While the lyrics of tracks like Baahar, Asli Girlpower or Hijar are in your face and powerful, it is the production that surprises you. With elements of Gaana (in Asli girlpower) or ballroom music (Rockbotom parichit) or folk and mujra (Madhuri), there are signs of a rapper coming into her own.

The gaana influence — a folk form that arose from the slums and underbelly of Chennai — is a throwback to her own South Indian heritage. Citing the song, Rock bottom parichit she says, “The polyrhythm style of rapping is common in South India. I used that with House music. Similarly, with Madhuri, I turned to Devdas (2002). I wanted the Indian rhythms to go beyond samples. The melodies [in the album] might be Western, but the rhythm itself is inherently Indian.”

Hip-hop accepts you, no matter who you are, as long as you speak the truth of your experience, she tells us. Her upcoming multi-city tour will feature appearances from Mumbai rapper Anjaan, Khabardar Revolt, Shreyas and Vedang, among others.

But does that mean the hip-hop community is accepting, or ‘woke’? “We are only into two decades of hip-hop as a genre or industry in India. The social issues faced by the queer or LGBTQiA+ community, or even casteism dates back to a thousand years. To expect this fledgling industry to address it is naïve. As a queer artiste, I have had tough experiences. I have been fans of rappers before who have ended up using queer slurs in their rap. It leaves a bitter aftertaste. 

So, I now tread carefully,” she says.

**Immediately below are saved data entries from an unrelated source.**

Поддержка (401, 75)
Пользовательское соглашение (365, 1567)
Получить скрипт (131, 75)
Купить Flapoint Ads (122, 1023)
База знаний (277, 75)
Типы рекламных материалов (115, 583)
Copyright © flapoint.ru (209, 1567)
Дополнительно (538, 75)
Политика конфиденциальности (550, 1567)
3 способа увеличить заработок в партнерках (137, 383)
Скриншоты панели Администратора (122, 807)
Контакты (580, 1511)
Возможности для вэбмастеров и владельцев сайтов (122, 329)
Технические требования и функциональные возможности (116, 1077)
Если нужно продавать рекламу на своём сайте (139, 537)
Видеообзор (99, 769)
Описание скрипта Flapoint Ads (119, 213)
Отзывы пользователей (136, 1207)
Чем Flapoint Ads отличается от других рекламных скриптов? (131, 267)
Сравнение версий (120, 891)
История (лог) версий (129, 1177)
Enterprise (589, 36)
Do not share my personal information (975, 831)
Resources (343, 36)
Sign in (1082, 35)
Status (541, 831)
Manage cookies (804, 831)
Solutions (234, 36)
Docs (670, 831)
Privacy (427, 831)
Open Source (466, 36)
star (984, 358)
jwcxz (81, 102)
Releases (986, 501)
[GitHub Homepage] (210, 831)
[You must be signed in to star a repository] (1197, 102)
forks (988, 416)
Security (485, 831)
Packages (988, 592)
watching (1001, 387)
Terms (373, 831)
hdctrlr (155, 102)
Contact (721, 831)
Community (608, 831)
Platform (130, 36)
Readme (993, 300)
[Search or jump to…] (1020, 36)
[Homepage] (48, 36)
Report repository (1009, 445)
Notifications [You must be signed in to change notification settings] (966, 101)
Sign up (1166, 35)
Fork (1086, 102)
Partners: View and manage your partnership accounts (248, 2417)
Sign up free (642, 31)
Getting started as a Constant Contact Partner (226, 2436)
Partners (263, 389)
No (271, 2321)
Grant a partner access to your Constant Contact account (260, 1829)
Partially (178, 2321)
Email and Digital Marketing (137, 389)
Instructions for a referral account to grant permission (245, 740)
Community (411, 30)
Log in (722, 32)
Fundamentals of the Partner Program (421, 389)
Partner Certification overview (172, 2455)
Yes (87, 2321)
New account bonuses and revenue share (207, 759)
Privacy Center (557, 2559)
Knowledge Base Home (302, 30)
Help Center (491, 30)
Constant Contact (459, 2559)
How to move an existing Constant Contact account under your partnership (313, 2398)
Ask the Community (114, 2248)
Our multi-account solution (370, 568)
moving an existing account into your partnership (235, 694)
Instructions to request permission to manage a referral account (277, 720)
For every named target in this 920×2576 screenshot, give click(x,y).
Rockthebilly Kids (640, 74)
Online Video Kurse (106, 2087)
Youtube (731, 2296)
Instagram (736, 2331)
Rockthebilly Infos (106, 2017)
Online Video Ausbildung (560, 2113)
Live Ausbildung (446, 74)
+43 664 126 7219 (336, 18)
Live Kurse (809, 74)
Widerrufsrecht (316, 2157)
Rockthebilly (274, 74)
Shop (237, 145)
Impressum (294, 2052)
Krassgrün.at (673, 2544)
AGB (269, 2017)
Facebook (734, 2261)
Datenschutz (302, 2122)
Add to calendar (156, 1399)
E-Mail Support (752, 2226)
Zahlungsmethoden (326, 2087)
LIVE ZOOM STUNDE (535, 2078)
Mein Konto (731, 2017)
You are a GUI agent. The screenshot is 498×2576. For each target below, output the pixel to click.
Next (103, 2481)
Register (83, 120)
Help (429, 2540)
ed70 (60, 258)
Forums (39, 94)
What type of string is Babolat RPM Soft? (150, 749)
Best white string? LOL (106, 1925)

This also led to the creation of Meetha World, a series of rap gigs, with her manager, Mithran, to be independent.

Yet, the rapper will not give in to self-pity. “I would love to say that I am on a crusade, and fighting a cause. No, this is a privilege. I am having fun. To have this opportunity to throw a party is a gift,” she shares.

On July 13 
At Veranda Underground, Pali Hill, Bandra West.